▶ _Provided records_
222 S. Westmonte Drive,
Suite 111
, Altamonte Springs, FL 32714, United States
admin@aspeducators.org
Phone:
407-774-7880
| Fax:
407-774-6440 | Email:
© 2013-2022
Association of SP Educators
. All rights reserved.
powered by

▶ _Work to be completed_
What is wanted is an exact copy of the data.

▶ _Written answer_
222 S. Westmonte Drive,
Suite 111
, Altamonte Springs, FL 32714, United States
admin@aspeducators.org
Phone:
407-774-7880
| Fax:
407-774-6440 | Email:
© 2013-2022
Association of SP Educators
. All rights reserved.
powered by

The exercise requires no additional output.